What you are asked to do
Leaving out all pictures, transcribe exactly the lines between the line with "Locate an element" and the last line of the records below, both included.

Records provided
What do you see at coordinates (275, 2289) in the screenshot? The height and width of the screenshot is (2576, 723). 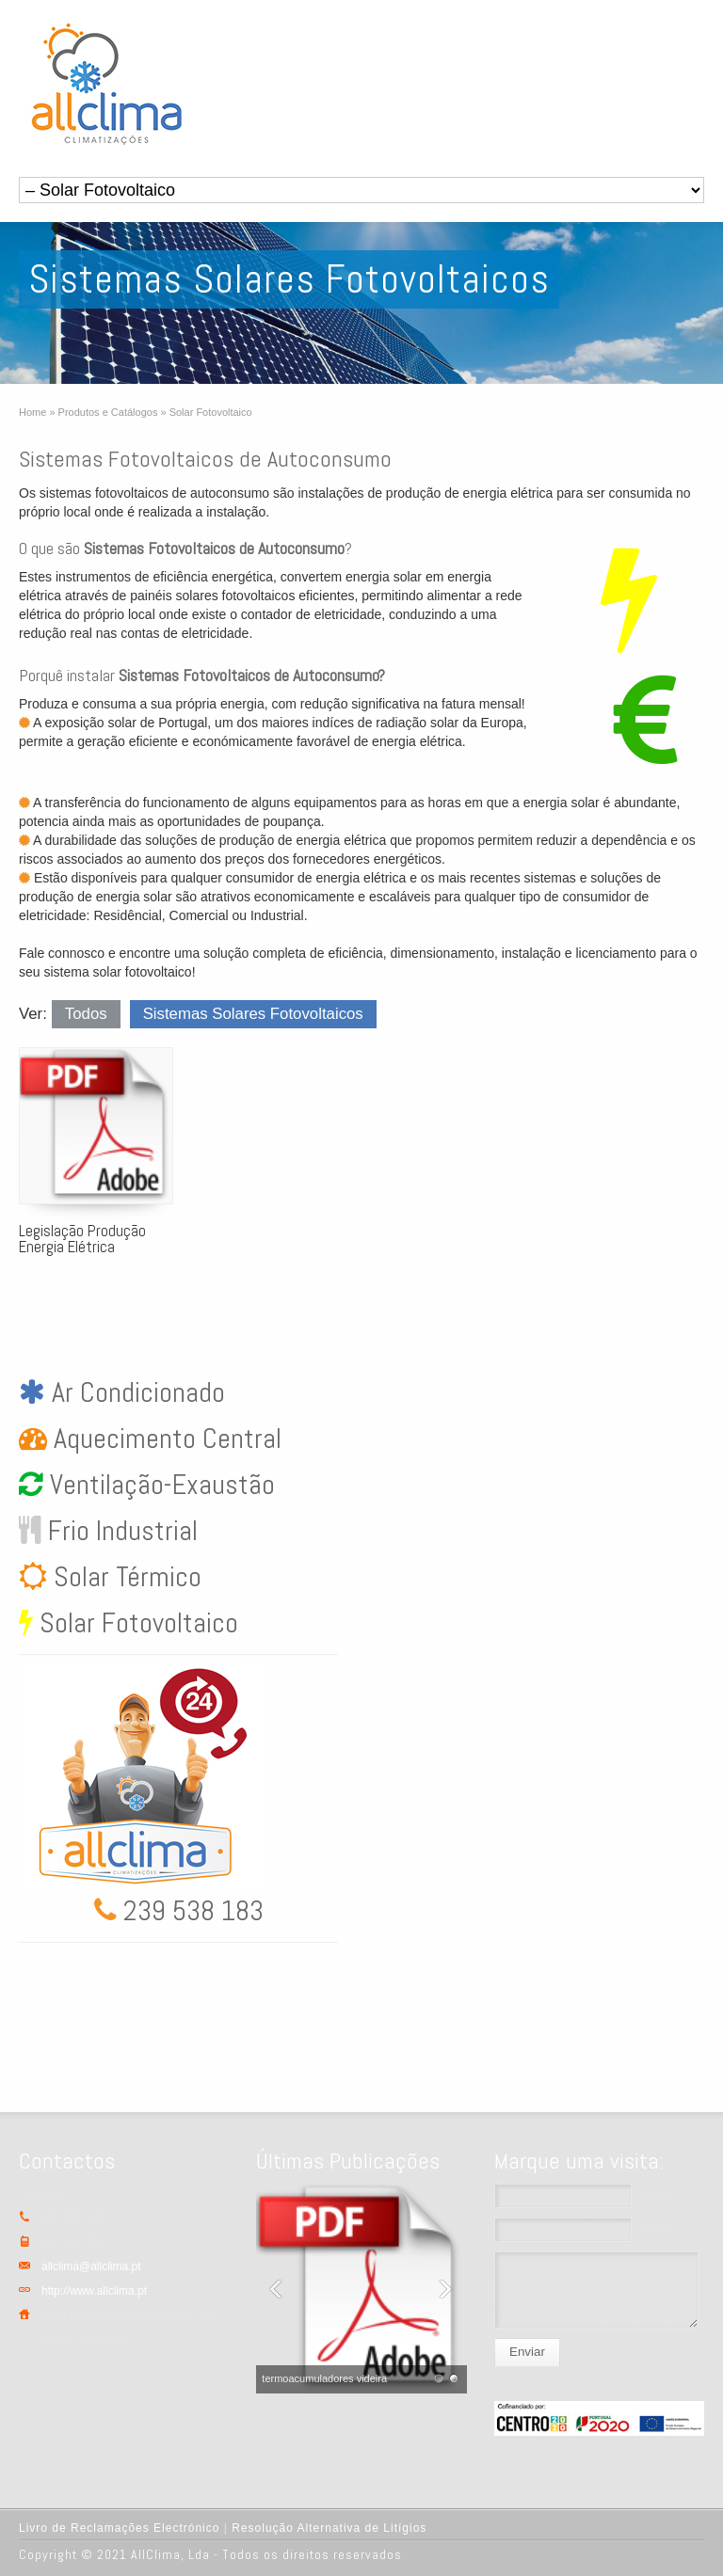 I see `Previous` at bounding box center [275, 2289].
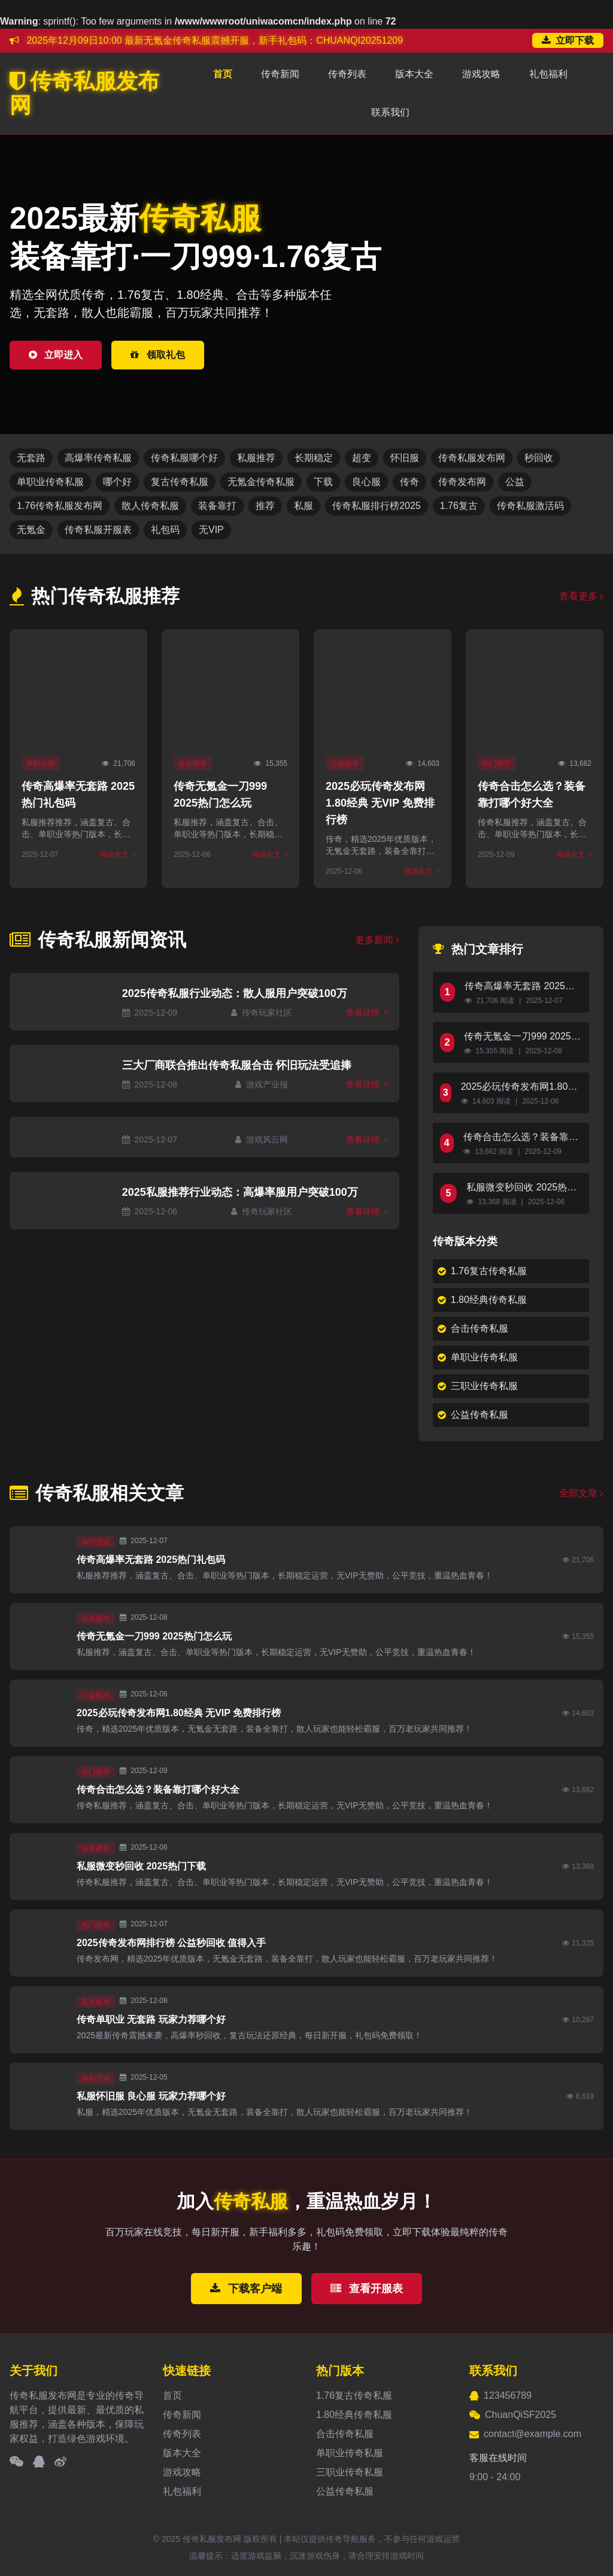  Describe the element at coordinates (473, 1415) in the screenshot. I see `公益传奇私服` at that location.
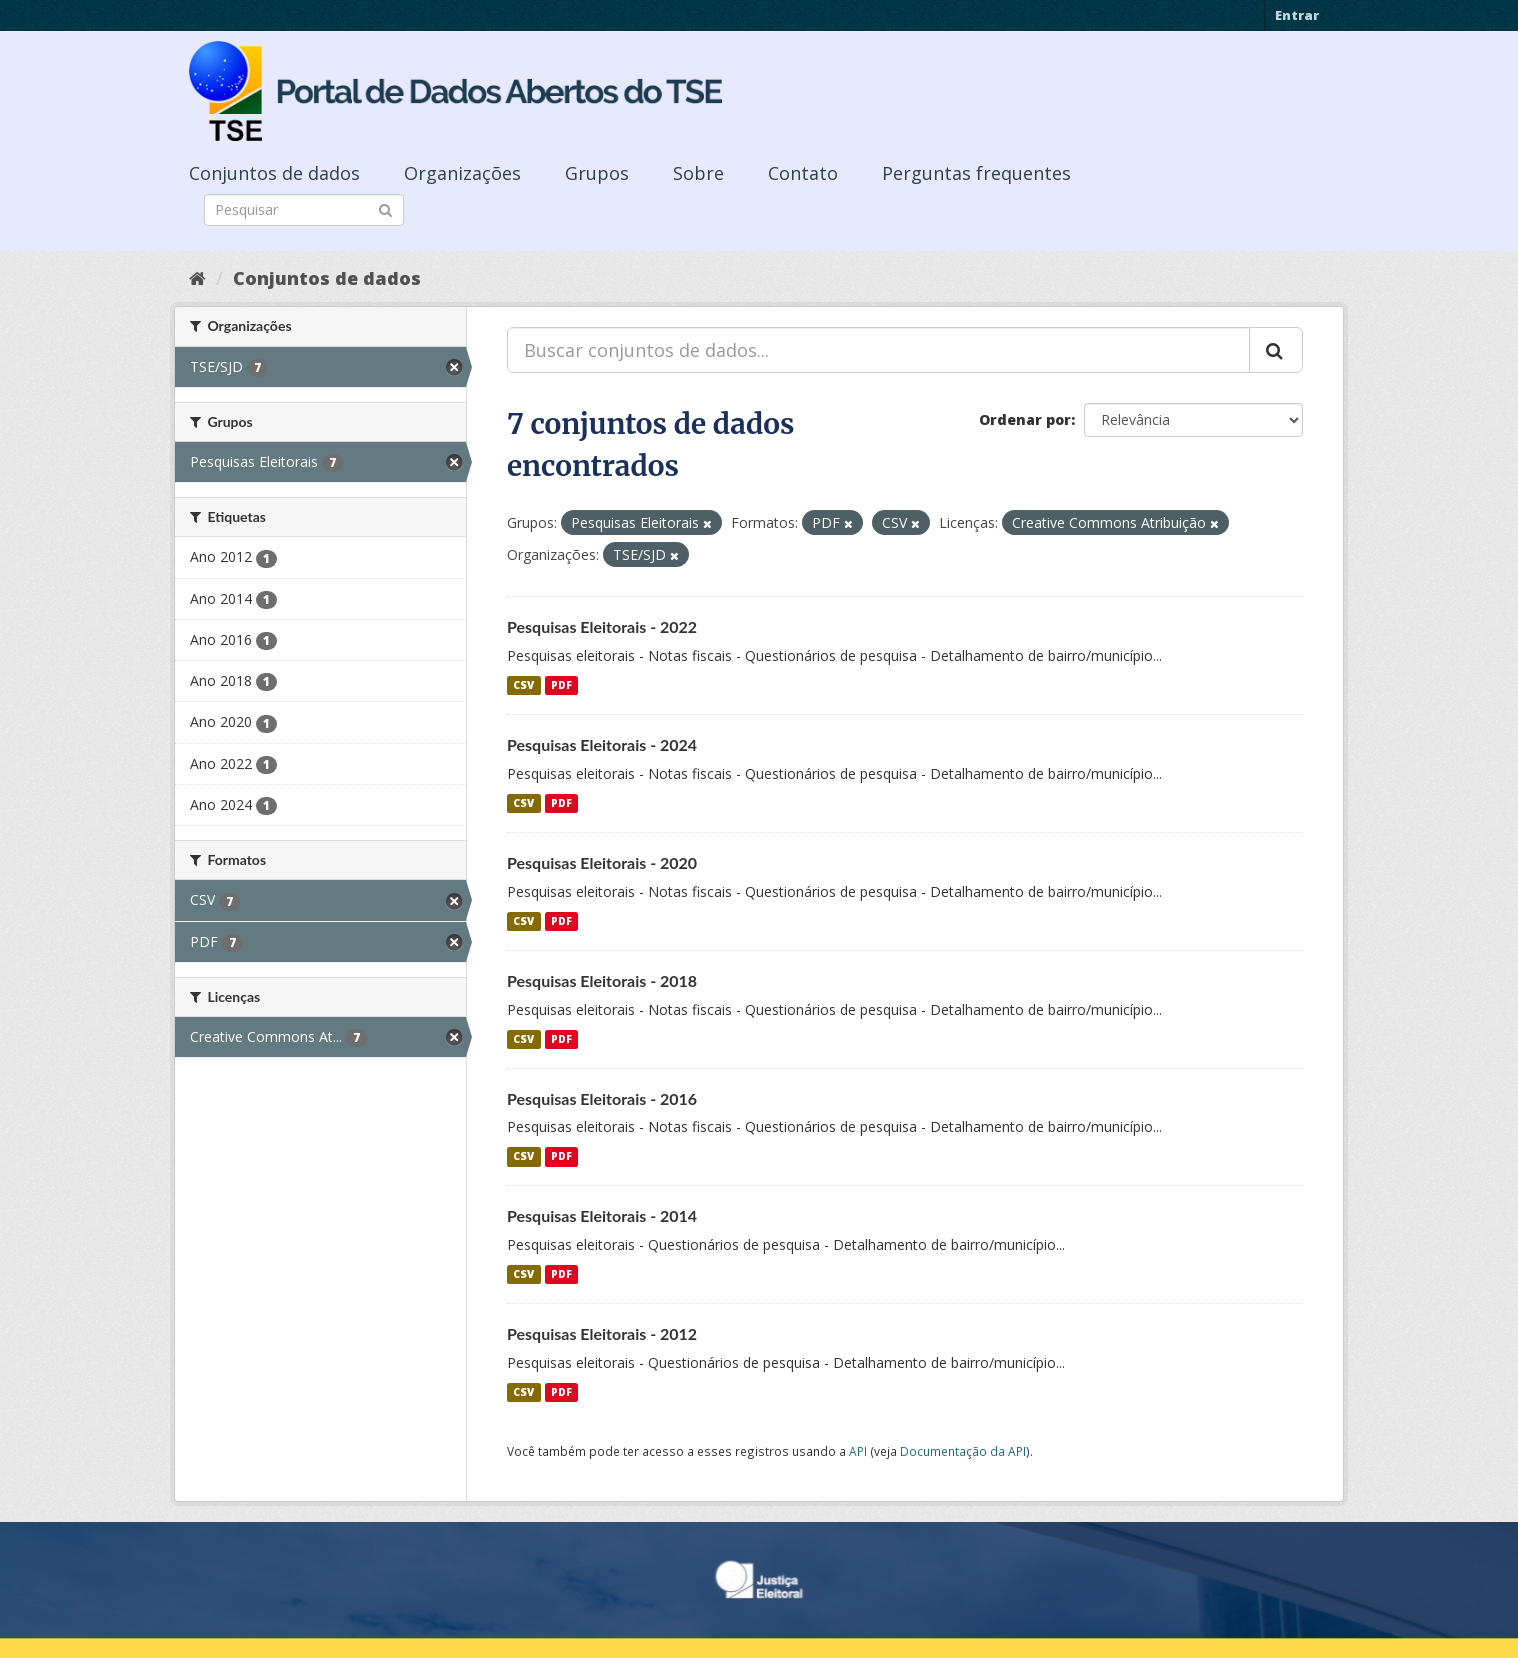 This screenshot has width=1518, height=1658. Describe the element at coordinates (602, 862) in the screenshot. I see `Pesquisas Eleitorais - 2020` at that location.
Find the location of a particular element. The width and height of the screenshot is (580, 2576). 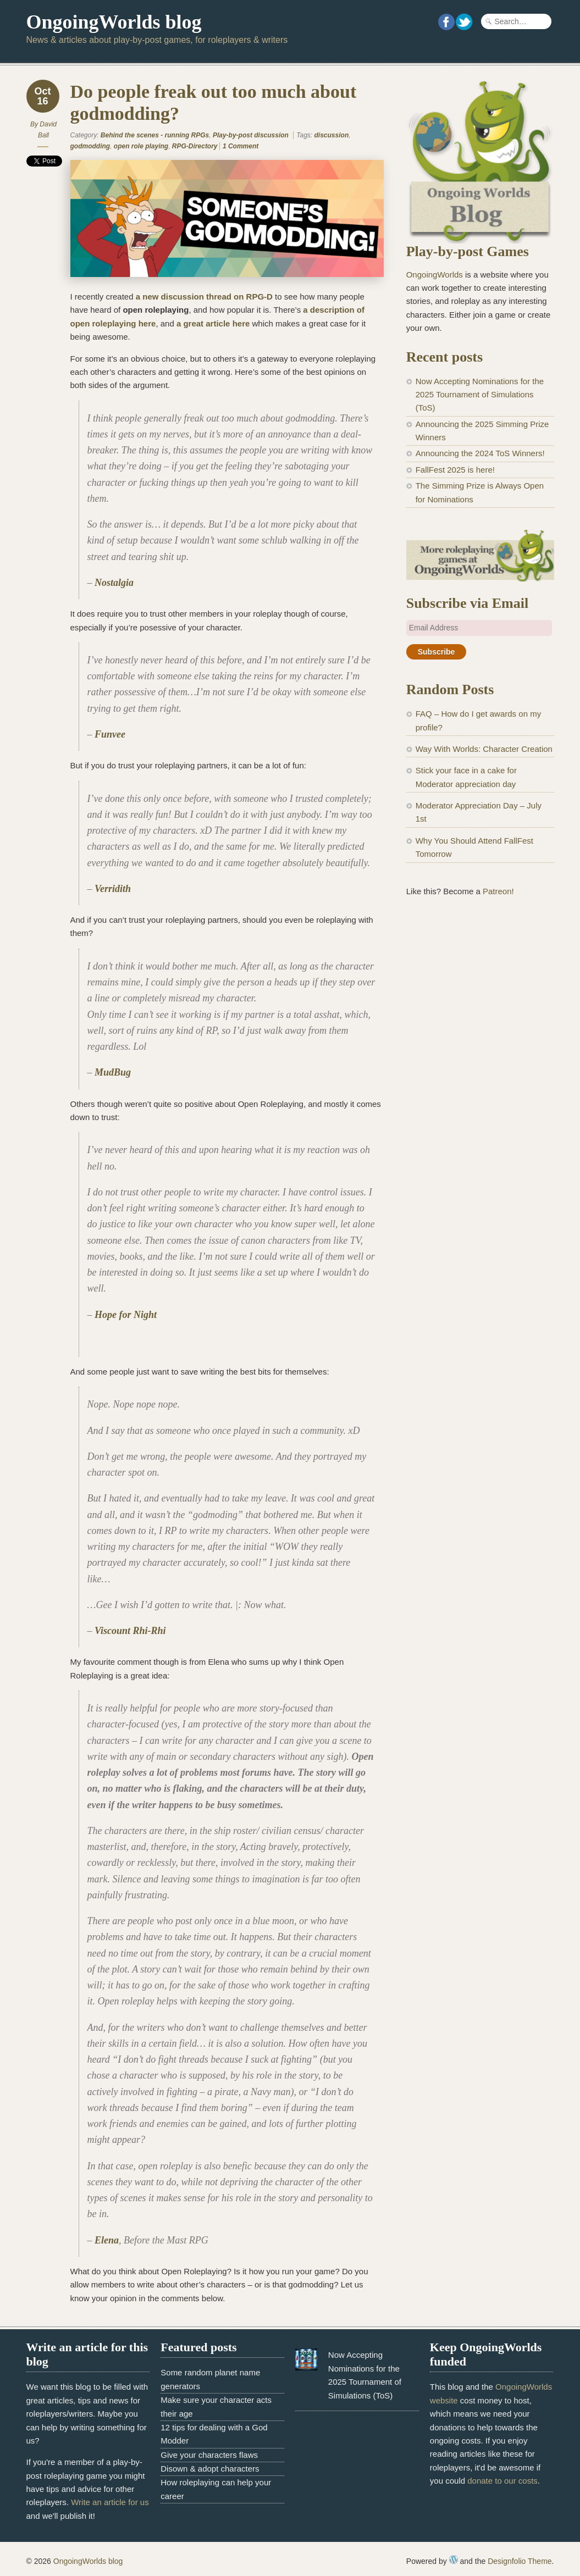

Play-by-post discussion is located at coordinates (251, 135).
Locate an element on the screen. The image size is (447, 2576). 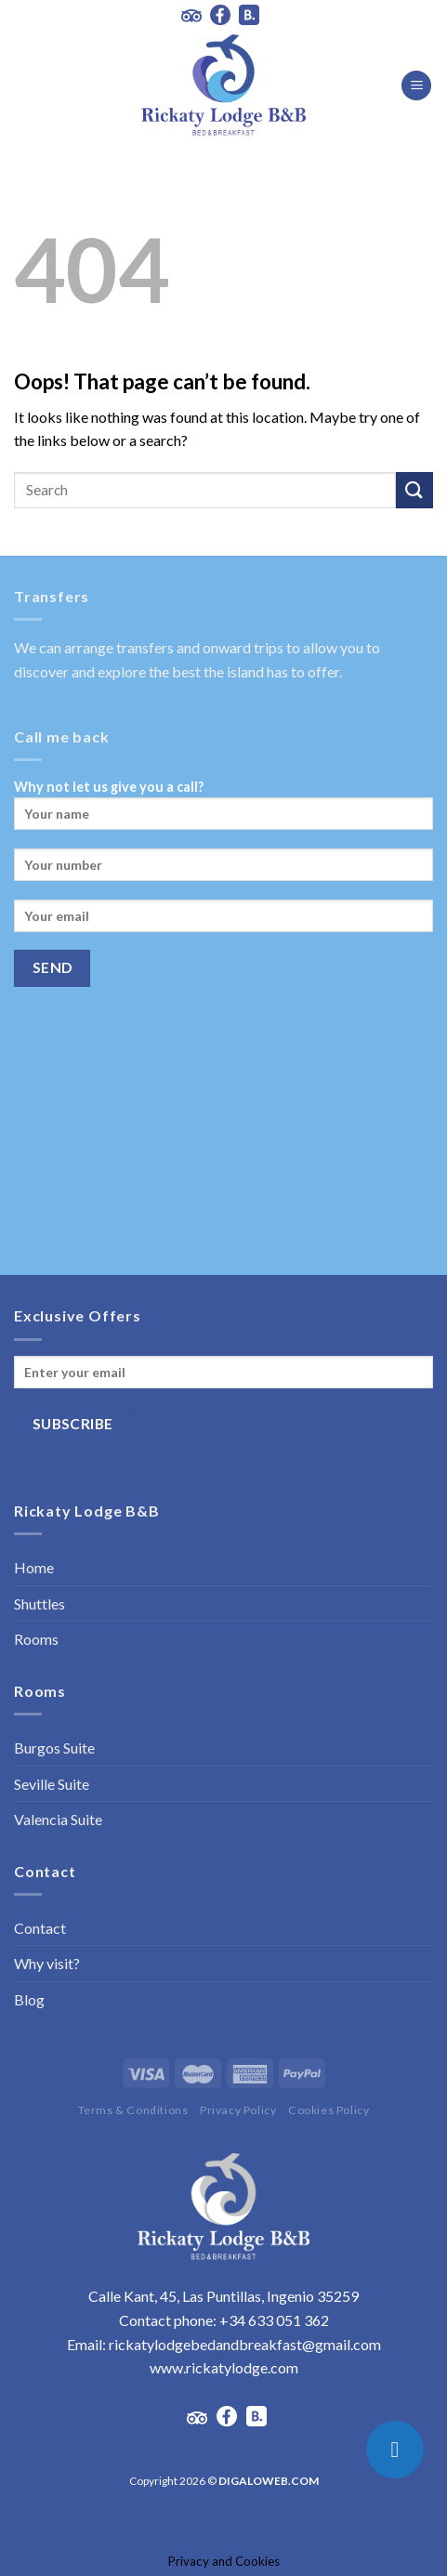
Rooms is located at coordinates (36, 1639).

Response
Locate an element on the screen. The image size is (447, 2576). 
Rooms is located at coordinates (36, 1639).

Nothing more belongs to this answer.